Rights. What rights?
When the bourgeoisie (capitalist class) was struggling with the feudal nobility, it was anxious to secure its ‘rights’ – the ‘rights’ of the towns – the rising factor all through the Middle Ages – against barons and king, who controlled the state.
Rights were in the hands of the feudal state to bestow on its subjects. The word implies acceptance of one’s subordination to another, of whom you demand rights – the right to do something, express an idea, and so on. Rights are bestowed or withheld. Where there are no classes, no rulers and ruled, rights are an absurdity. They cease to be.
When the bourgeoisie stopped requesting its ‘rights’ and, instead, overthrew the nobility (namely in the French Revolution), it kept the language of Rights, and enshrined it in the bourgeois constitution. Now the bourgeoisie grants rights to, or withholds them from, its subject class, the working class.

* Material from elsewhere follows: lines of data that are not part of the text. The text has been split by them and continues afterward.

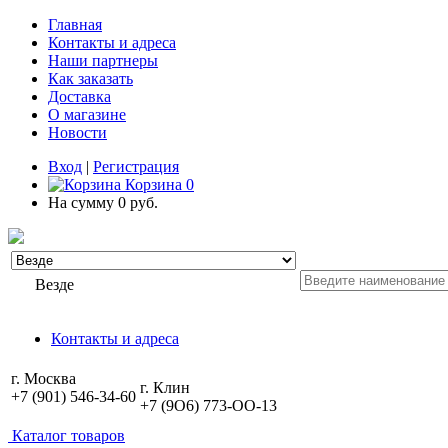
Главная
Контакты и адреса
Наши партнеры
Как заказать
Доставка
О магазине
Новости
Вход
|
Регистрация
Корзина
0
На сумму
0 руб.
Везде
Контакты и адреса
г. Москва
г. Клин
+7 (901) 546-34-60
+7 (9O6) 773-OO-13
Каталог товаров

Everyone thus today clamours about their ‘rights’ – the right to be a wage-slave, the rights of women, the rights of animals, the rights of minorities, ethnic or sexual. Like ‘freedom’, ‘rights’ is bourgeois language. We petition and plead with our masters for our “rights.”
No more rights! No more capitalist system! Abolish class by abolishing the wages system! Let’s get up off our knees and stop begging for treats.